Nevi are brown, flat, or elevated skin lesions that can occur anywhere on the body.

Pigmented skin lesions in children are common and can be classified into malignant and benign variants. Malignant melanoma is rare in children.

Pigmented melanocytic nevi are hamartomatous collections of melanocytes that are derived from epidermal melanoblasts or dermal Schwann cells. These melanocytic nevi can either be congenital or acquired after birth.

A clonal nevus is benign and characterized by the focal proliferation of pigmented dermal melanocytes. The main distinction between clonal and typical melanocytic nevi is that the latter arises from epidermal melanocytes and found to be usually multiple in number.

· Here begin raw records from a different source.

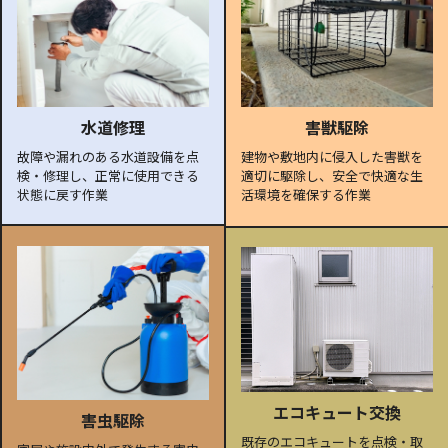
水道修理
害獣駆除
故障や漏れのある水道設備を点
建物や敷地内に侵入した害獣を
検・修理し、正常に使用できる
適切に駆除し、安全で快適な生
状態に戻す作業
活環境を確保する作業
エコキュート交換
害虫駆除
既存のエコキュートを点検・取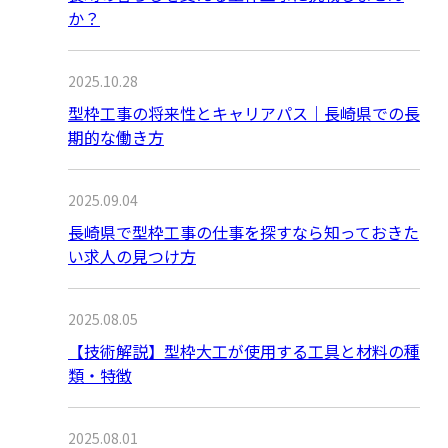
か？
2025.10.28
型枠工事の将来性とキャリアパス｜長崎県での長
期的な働き方
2025.09.04
長崎県で型枠工事の仕事を探すなら知っておきた
い求人の見つけ方
2025.08.05
【技術解説】型枠大工が使用する工具と材料の種
類・特徴
2025.08.01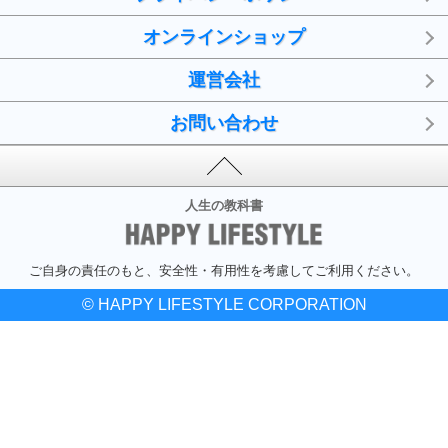
オンラインショップ
運営会社
お問い合わせ
人生の教科書
ご自身の責任のもと、安全性・有用性を考慮してご利用ください。
© HAPPY LIFESTYLE CORPORATION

Halo Nevus (mole with a white ‘halo;’ zoomed in.

A halo nevus is a typical pigmented melanocytic nevus that is surrounded by an area of skin hypopigmentation, which explains the adjective, halo.

An atypical melanocytic nevus is characterized by the presence of cellular atypia within. Dysplastic nevi are capable of malignant transformation into melanoma.

Epidemiology

Congenital melanocytic nevi are common and can be identified in up to 1% of newborns. On the other hand, acquired melanocytic nevi usually appear after the first year and peak in number during the second or third decades of life.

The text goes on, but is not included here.